AIM OF THE EXERCISE:
Please restate, word for word, each line from the one containing "We were there" through the end of the entries below.

(Collected data)
+ + + +
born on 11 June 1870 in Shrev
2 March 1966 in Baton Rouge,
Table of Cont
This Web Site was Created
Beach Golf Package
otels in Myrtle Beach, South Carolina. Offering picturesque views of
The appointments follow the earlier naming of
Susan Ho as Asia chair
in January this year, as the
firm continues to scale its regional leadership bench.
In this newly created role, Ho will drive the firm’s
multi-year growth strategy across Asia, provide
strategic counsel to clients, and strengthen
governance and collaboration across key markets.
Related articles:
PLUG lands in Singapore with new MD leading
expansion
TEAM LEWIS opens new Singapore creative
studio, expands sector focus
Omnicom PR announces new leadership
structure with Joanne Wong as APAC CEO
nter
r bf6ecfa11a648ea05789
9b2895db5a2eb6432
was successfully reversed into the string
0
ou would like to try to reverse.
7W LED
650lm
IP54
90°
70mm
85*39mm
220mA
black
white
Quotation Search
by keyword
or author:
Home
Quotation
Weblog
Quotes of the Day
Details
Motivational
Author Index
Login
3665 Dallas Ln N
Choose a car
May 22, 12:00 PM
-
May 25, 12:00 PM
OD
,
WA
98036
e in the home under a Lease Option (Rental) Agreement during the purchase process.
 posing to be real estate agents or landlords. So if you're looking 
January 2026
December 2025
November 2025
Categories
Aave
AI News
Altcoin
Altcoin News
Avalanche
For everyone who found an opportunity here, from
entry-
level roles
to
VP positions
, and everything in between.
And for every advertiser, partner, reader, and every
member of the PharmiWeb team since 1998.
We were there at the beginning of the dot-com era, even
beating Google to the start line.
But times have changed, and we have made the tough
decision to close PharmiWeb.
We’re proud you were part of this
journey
+ + + +
WRITTEN SOLUTION:
We were there at the beginning of the dot-com era, even
beating Google to the start line.
But times have changed, and we have made the tough
decision to close PharmiWeb.
We’re proud you were part of this
journey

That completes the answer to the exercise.